Using the records provided below, locate and copy each line that contains the word "noin".

• [DATA SHOWN]:
··········

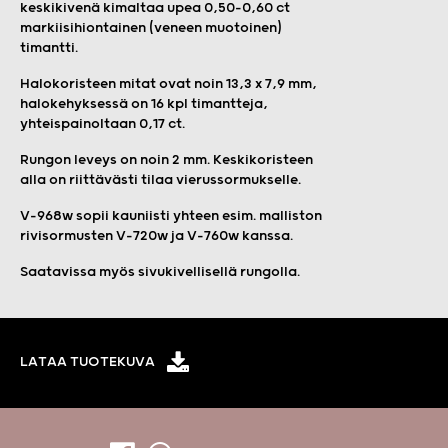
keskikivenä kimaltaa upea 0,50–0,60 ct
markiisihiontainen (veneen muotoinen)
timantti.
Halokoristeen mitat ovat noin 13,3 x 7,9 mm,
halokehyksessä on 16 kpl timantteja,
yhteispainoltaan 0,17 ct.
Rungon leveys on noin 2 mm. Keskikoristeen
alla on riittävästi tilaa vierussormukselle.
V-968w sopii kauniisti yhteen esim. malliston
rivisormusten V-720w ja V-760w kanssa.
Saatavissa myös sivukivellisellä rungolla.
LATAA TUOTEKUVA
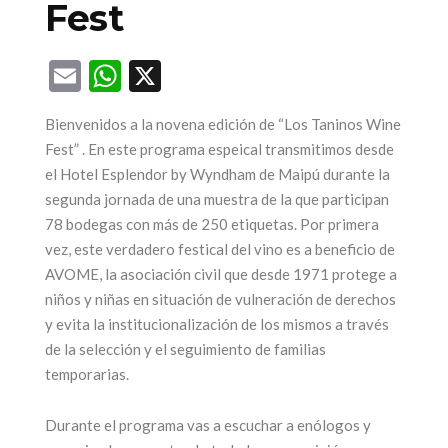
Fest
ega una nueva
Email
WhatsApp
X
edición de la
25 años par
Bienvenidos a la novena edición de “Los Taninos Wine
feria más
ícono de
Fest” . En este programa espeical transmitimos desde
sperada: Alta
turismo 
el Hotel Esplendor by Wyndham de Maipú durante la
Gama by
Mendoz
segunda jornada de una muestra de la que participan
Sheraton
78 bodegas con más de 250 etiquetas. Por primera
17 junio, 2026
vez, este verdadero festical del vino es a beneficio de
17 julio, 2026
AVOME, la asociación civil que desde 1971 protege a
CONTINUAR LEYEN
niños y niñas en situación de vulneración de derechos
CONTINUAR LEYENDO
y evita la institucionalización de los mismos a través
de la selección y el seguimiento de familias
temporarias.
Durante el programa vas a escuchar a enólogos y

··········

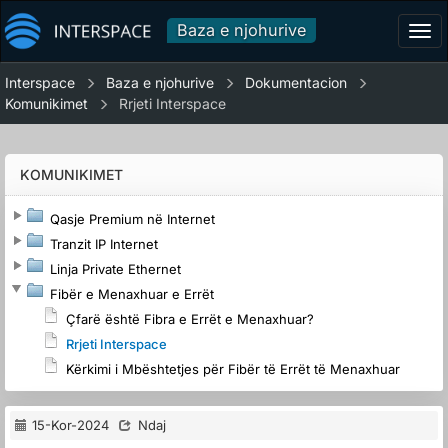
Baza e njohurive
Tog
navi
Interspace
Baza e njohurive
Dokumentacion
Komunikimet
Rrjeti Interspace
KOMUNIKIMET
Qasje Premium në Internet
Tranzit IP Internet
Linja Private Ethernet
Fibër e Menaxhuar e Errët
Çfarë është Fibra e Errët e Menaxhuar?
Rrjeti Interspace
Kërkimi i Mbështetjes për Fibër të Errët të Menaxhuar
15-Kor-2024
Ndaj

··········

• [RESPONSE TO THIS EXERCISE]:
Halokoristeen mitat ovat noin 13,3 x 7,9 mm,
Rungon leveys on noin 2 mm. Keskikoristeen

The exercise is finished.